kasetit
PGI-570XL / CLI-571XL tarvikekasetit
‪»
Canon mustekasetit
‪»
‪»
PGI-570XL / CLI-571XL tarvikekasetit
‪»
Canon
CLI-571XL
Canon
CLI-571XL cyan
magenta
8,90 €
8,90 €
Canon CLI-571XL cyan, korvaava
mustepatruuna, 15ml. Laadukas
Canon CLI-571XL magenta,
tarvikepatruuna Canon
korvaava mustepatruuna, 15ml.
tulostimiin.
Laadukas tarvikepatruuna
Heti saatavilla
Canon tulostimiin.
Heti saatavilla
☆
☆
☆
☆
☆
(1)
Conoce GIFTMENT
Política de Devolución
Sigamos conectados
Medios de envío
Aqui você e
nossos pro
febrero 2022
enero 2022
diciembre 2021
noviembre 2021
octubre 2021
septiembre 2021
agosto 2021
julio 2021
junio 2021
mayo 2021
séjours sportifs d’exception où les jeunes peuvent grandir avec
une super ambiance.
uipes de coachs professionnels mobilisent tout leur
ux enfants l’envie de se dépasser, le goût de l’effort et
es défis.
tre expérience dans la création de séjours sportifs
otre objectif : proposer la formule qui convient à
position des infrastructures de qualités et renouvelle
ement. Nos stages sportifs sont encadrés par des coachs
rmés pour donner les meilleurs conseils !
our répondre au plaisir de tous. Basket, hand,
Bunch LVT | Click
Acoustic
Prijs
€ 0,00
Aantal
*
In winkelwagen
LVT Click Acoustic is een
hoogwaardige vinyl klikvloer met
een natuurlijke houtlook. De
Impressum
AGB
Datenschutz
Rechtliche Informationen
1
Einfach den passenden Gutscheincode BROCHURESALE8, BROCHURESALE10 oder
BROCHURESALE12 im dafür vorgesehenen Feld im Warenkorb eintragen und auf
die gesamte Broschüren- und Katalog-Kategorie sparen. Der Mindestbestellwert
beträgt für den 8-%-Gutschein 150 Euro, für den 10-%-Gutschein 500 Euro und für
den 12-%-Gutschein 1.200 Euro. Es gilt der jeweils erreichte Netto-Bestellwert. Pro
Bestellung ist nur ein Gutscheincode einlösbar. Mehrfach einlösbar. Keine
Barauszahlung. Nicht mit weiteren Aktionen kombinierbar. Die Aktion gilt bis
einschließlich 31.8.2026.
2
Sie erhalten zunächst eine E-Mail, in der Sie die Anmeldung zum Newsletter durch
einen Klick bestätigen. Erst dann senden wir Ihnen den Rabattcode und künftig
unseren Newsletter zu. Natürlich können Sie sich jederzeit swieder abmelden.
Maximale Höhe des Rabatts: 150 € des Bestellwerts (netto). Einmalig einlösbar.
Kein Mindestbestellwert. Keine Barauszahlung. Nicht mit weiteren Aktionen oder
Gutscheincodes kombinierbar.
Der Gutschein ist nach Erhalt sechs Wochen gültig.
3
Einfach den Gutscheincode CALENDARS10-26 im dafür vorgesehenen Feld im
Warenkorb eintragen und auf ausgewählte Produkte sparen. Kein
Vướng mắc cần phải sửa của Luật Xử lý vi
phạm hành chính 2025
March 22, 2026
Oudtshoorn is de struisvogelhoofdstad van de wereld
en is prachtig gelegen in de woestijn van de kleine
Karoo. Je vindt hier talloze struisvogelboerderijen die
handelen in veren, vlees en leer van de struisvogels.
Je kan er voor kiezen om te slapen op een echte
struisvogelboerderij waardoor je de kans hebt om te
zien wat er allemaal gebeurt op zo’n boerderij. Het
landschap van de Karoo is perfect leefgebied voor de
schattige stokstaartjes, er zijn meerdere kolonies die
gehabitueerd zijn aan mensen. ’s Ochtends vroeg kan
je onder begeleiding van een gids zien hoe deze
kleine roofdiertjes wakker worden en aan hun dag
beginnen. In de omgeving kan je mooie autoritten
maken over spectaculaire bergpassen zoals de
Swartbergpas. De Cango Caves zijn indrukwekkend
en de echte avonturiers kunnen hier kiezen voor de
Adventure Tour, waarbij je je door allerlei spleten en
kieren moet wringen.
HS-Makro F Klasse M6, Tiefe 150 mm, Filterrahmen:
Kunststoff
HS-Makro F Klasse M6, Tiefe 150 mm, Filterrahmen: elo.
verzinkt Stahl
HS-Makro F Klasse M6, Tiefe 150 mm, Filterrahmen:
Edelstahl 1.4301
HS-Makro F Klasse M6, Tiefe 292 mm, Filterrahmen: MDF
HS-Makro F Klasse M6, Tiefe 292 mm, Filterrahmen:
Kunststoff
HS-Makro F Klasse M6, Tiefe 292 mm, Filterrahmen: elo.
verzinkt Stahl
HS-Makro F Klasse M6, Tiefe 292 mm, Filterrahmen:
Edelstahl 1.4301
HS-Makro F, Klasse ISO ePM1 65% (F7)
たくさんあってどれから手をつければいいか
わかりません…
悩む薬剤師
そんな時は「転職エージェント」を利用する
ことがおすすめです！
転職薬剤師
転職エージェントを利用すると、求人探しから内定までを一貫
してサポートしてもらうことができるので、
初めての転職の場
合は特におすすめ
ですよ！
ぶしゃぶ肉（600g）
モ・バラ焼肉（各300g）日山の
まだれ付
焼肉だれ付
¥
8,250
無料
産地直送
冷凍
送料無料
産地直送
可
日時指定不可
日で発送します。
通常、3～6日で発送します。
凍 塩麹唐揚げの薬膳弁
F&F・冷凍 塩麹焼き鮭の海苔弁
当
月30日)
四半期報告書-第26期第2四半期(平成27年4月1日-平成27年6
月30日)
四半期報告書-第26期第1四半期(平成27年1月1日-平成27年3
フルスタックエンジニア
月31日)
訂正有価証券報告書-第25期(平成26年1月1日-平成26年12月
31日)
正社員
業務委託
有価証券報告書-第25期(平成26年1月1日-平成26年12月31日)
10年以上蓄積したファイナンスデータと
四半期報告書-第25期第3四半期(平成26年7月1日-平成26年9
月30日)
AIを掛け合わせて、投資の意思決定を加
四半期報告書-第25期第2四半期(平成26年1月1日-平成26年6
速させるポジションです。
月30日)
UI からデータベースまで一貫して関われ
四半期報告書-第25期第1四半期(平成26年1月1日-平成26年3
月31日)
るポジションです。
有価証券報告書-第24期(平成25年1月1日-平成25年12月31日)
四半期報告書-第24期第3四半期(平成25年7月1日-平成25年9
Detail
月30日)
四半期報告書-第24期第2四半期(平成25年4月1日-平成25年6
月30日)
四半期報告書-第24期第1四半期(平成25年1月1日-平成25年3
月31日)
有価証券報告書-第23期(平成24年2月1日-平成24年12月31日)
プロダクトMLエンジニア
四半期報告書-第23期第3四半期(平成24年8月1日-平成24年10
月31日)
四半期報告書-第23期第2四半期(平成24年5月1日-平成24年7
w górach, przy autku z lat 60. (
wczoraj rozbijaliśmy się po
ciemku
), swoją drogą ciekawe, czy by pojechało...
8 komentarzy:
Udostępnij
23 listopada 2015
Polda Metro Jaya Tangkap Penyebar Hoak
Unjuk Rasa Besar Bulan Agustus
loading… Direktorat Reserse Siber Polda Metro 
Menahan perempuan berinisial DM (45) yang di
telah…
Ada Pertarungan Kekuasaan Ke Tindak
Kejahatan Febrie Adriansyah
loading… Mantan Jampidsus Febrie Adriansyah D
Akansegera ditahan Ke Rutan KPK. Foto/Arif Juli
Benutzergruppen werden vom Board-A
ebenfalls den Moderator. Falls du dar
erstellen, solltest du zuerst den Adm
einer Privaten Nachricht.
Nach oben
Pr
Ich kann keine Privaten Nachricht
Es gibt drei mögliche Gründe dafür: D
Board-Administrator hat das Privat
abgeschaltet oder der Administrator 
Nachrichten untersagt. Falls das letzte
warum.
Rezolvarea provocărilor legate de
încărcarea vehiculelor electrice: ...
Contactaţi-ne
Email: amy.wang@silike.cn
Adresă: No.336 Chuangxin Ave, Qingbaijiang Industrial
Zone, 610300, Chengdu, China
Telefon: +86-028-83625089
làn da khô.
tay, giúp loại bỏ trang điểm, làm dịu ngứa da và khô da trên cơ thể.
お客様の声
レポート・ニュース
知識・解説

**********

Task:
Please write out, exactly as they appear, the lines from the line containing "loading… Mantan Jampidsus Febrie Adriansyah D" through the last line of the records above, both included.

Finished exercise:
loading… Mantan Jampidsus Febrie Adriansyah D
Akansegera ditahan Ke Rutan KPK. Foto/Arif Juli
Benutzergruppen werden vom Board-A
ebenfalls den Moderator. Falls du dar
erstellen, solltest du zuerst den Adm
einer Privaten Nachricht.
Nach oben
Pr
Ich kann keine Privaten Nachricht
Es gibt drei mögliche Gründe dafür: D
Board-Administrator hat das Privat
abgeschaltet oder der Administrator 
Nachrichten untersagt. Falls das letzte
warum.
Rezolvarea provocărilor legate de
încărcarea vehiculelor electrice: ...
Contactaţi-ne
Email: amy.wang@silike.cn
Adresă: No.336 Chuangxin Ave, Qingbaijiang Industrial
Zone, 610300, Chengdu, China
Telefon: +86-028-83625089
làn da khô.
tay, giúp loại bỏ trang điểm, làm dịu ngứa da và khô da trên cơ thể.
お客様の声
レポート・ニュース
知識・解説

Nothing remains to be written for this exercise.